Gaze cueing in older and younger adults is elicited by a social robot seen from the back
Lucas Morillo-Mendez, Óscar Martínez Mozos, Martien G.S. Schrooten
- 发表年份
- 2023
- 引用次数
- 2
摘要
The ability to follow the gaze of others deteriorates with age. This decline is typically tested with gaze cueing tasks, in which the time it takes to respond to targets on a screen is faster when they are preceded by a facial cue looking in the direction of the target (i.e., gaze cueing effect). It is unclear whether age-related differences in this effect occur with gaze cues other than the eyes, such as head orientation, and how these vary in function of the cue-target timing. Based on the perceived usefulness of social robots to assist older adults, we asked older and young adults to perform a gaze cueing task with the head of a NAO robot as the central cue.
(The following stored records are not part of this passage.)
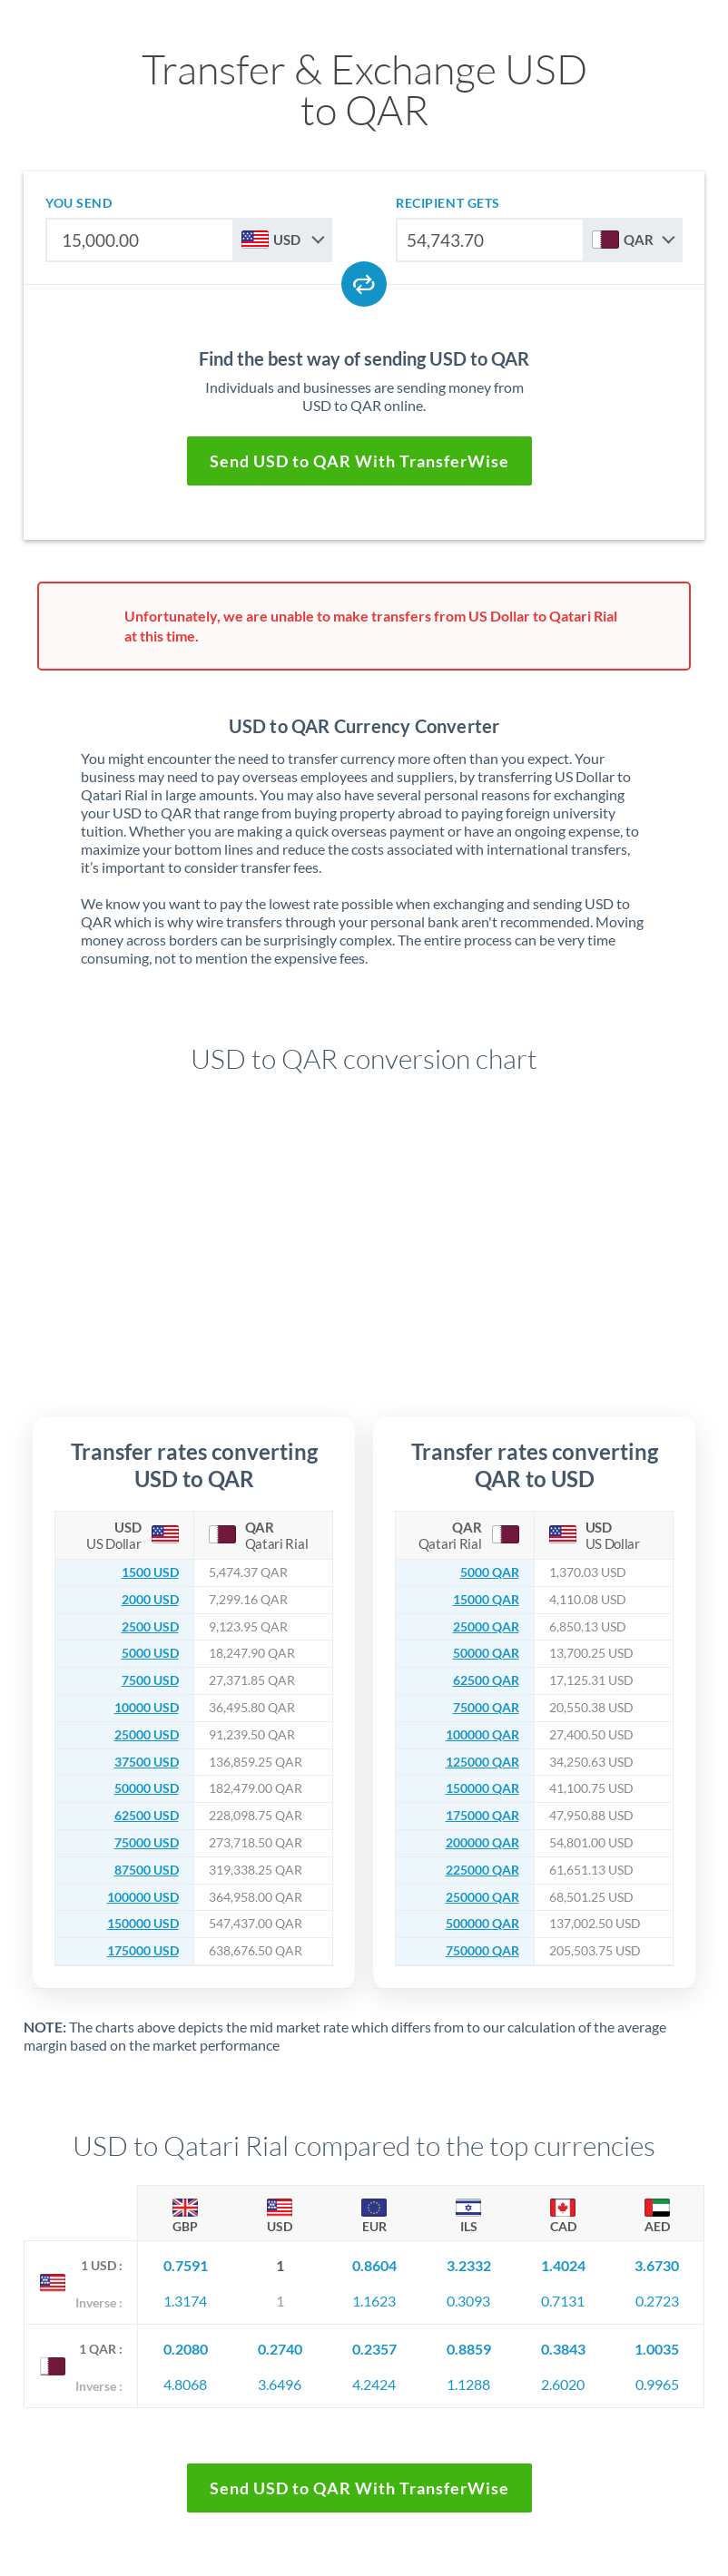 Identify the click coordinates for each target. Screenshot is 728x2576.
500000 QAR (482, 1923)
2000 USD (150, 1599)
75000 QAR (486, 1707)
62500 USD (146, 1815)
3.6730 (657, 2265)
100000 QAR (482, 1735)
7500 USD (150, 1680)
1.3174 (185, 2300)
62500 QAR (486, 1680)
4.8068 (185, 2384)
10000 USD (146, 1707)
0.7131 (563, 2300)
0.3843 (563, 2348)
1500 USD (150, 1572)
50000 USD (146, 1788)
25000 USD (146, 1735)
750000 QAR (482, 1951)
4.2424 (374, 2384)
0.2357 (374, 2348)
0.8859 (469, 2348)
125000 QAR (482, 1762)
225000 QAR (482, 1870)
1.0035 (657, 2348)
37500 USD (146, 1762)
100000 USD (143, 1897)
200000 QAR (482, 1843)
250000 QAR (482, 1897)
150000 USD (143, 1923)
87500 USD (146, 1870)
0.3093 (468, 2300)
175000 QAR (482, 1815)
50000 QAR (486, 1653)
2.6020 (563, 2384)
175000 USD (143, 1951)
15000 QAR (486, 1599)
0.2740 (280, 2348)
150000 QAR (482, 1788)
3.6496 (279, 2384)
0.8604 (374, 2265)
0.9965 (657, 2384)
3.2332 (469, 2265)
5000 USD (150, 1653)
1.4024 (563, 2265)
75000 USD (146, 1843)
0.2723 (657, 2300)
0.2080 (185, 2348)
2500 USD (150, 1627)
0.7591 (185, 2265)
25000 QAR (486, 1627)
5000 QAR (489, 1572)
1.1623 (374, 2300)
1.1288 (468, 2384)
Crucially, the head was viewed from the back, and so its eye gaze was conveyed. In a control condition, the head was static and faced away from the participant. The stimulus onset asynchrony (SOA) between cue and target was 340 ms or 1000 ms. Both age groups showed a gaze cueing effect at both SOAs. Older participants showed a reduced facilitation effect (i.e., faster on congruent gazing trials than on neutral trials) at the 340-ms SOA compared to the 1000-ms SOA, and no differences between incongruent trials and neutral trials at the 340-ms SOA. Our results show that a robot with non-visible eyes can elicit gaze cueing effects. Age-related differences in the other effects are discussed regarding differences in processing time.